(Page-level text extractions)
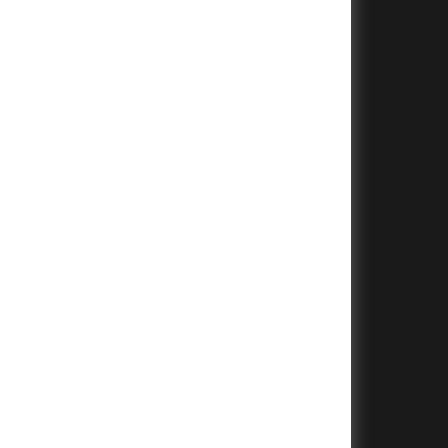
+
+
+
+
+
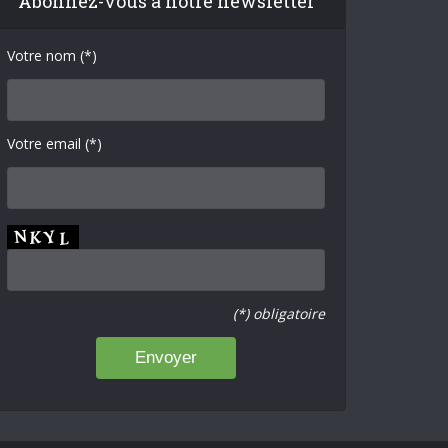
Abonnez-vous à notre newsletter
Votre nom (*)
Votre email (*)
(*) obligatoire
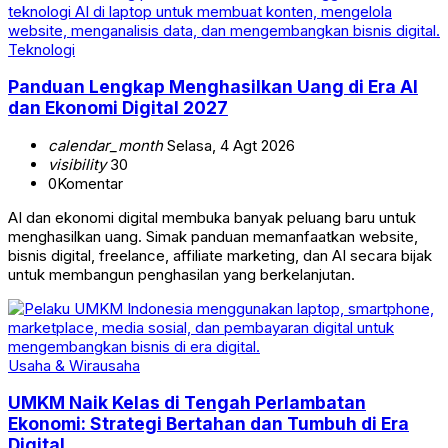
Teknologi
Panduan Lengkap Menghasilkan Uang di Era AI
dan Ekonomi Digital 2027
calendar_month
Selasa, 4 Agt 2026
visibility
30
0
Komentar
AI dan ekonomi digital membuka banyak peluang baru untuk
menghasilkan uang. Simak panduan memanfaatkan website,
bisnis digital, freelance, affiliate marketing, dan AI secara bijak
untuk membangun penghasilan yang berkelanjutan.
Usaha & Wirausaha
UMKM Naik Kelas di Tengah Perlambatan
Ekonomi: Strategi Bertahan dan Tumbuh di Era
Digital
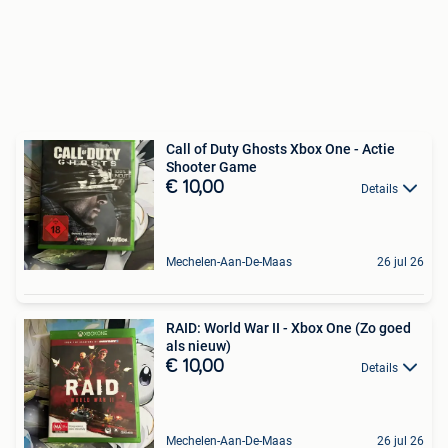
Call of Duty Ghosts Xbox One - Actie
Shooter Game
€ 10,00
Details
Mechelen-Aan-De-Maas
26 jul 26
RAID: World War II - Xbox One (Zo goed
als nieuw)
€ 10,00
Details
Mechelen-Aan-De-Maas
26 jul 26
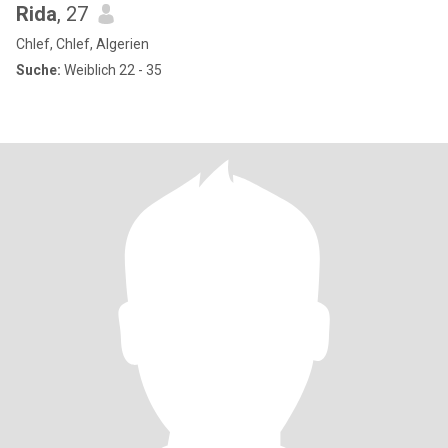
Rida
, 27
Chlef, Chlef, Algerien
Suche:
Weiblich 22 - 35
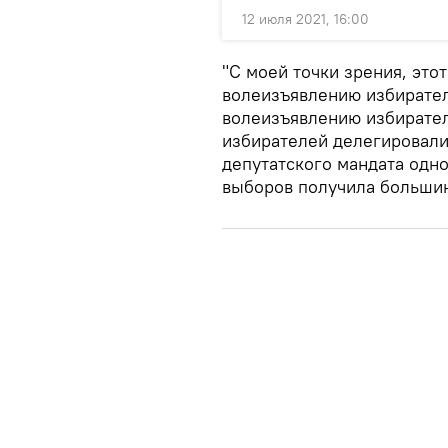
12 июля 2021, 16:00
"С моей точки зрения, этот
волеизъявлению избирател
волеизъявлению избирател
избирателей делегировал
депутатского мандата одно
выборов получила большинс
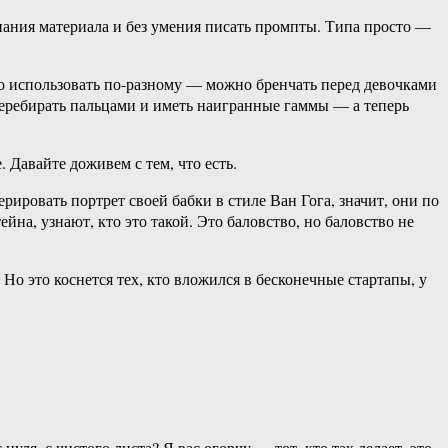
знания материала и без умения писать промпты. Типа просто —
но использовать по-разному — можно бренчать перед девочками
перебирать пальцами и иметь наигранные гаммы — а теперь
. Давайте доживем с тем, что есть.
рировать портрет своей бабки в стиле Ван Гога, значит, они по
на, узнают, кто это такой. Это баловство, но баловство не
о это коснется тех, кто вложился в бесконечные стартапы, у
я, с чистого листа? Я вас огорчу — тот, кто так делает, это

- _WHAT TO WORK ON_: Repeat the records above verbatim, dropping the pictures.

- _RESULT OF THIS EXERCISE_:
+
+
+
+
+
Abonnez-vous à notre newsletter
Votre nom (*)
Votre email (*)
(*) obligatoire
Teknologi
Panduan Lengkap Menghasilkan Uang di Era AI
dan Ekonomi Digital 2027
calendar_month
Selasa, 4 Agt 2026
visibility
30
0
Komentar
AI dan ekonomi digital membuka banyak peluang baru untuk
menghasilkan uang. Simak panduan memanfaatkan website,
bisnis digital, freelance, affiliate marketing, dan AI secara bijak
untuk membangun penghasilan yang berkelanjutan.
Usaha & Wirausaha
UMKM Naik Kelas di Tengah Perlambatan
Ekonomi: Strategi Bertahan dan Tumbuh di Era
Digital
Call of Duty Ghosts Xbox One - Actie
Shooter Game
€ 10,00
Details
Mechelen-Aan-De-Maas
26 jul 26
RAID: World War II - Xbox One (Zo goed
als nieuw)
€ 10,00
Details
Mechelen-Aan-De-Maas
26 jul 26
Rida
, 27
Chlef, Chlef, Algerien
Suche:
Weiblich 22 - 35
12 июля 2021, 16:00
"С моей точки зрения, этот
волеизъявлению избирател
волеизъявлению избирател
избирателей делегировал
депутатского мандата одно
выборов получила большинс
знания материала и без умения писать промпты. Типа просто —
но использовать по-разному — можно бренчать перед девочками
перебирать пальцами и иметь наигранные гаммы — а теперь
. Давайте доживем с тем, что есть.
рировать портрет своей бабки в стиле Ван Гога, значит, они по
на, узнают, кто это такой. Это баловство, но баловство не
о это коснется тех, кто вложился в бесконечные стартапы, у
я, с чистого листа? Я вас огорчу — тот, кто так делает, это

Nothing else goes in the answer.